▼▼▼
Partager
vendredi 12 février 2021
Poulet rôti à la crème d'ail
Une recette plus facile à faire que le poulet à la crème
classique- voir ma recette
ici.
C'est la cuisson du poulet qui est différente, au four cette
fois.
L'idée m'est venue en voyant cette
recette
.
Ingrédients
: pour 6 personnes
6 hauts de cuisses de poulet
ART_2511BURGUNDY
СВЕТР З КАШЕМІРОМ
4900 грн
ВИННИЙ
▲▲▲
▼▼▼
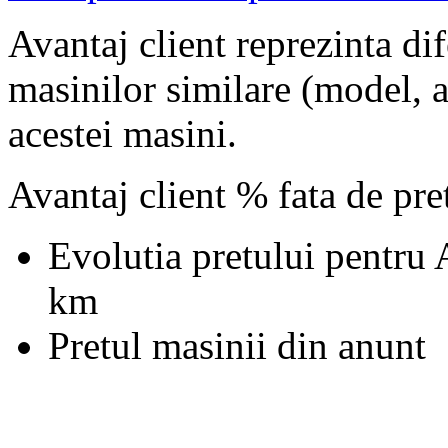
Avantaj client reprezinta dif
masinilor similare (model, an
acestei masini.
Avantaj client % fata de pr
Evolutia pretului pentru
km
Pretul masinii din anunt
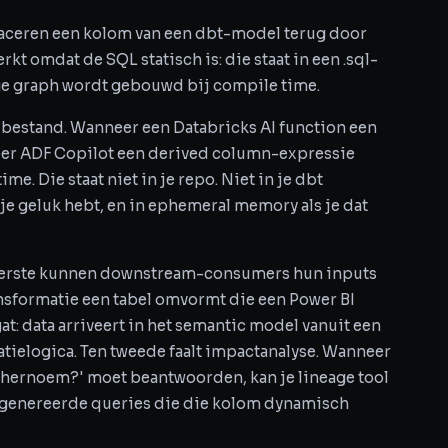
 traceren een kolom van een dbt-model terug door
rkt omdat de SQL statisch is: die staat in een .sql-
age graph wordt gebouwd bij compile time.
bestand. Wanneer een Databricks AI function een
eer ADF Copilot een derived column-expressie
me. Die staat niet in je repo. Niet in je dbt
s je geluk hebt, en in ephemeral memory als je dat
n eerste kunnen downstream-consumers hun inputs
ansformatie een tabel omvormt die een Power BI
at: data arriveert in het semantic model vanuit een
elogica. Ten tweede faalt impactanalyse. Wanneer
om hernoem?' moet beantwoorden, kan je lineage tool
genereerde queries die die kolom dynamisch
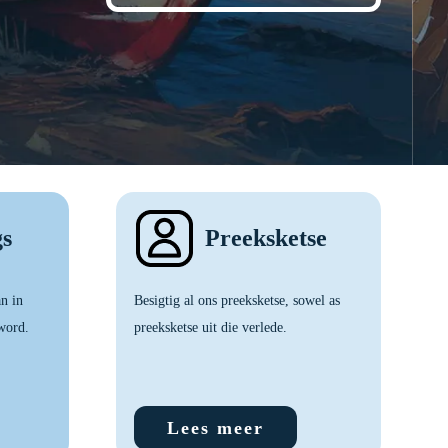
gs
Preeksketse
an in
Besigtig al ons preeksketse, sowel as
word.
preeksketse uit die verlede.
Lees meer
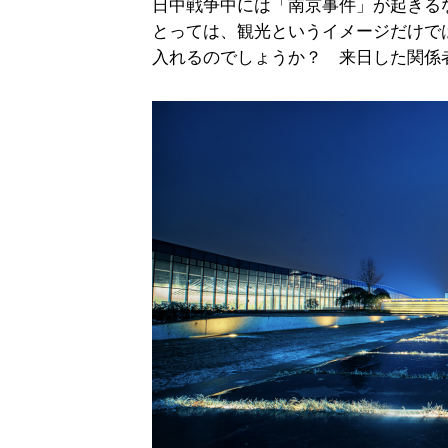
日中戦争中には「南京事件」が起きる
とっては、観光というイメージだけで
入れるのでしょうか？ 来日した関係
▲▲▲
▼▼▼
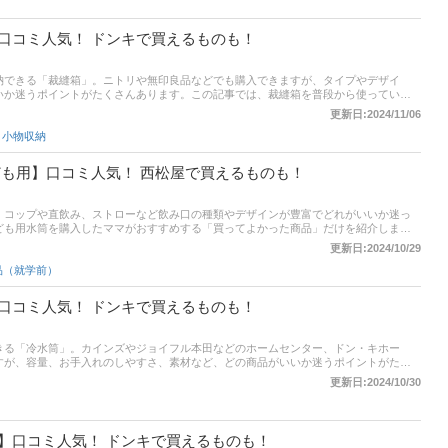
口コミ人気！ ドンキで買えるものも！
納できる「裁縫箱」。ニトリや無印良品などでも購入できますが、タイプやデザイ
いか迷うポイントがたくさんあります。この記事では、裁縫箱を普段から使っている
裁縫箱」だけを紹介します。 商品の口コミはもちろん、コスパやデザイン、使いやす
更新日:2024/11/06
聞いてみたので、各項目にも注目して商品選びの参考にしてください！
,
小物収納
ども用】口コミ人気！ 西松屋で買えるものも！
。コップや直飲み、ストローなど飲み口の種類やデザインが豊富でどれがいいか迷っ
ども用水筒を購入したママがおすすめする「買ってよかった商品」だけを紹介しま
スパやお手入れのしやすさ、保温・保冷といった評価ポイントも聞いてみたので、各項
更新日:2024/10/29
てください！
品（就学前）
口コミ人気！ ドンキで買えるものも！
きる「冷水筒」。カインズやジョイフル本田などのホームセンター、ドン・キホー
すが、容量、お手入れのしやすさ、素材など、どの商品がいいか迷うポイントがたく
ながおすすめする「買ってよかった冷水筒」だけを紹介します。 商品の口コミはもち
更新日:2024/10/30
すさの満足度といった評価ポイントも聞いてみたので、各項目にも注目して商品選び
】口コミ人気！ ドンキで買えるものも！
▲▲▲
## To do
Where a line of the data holds "crème", show that line.

## The answer
Poulet rôti à la crème d'ail
Une recette plus facile à faire que le poulet à la crème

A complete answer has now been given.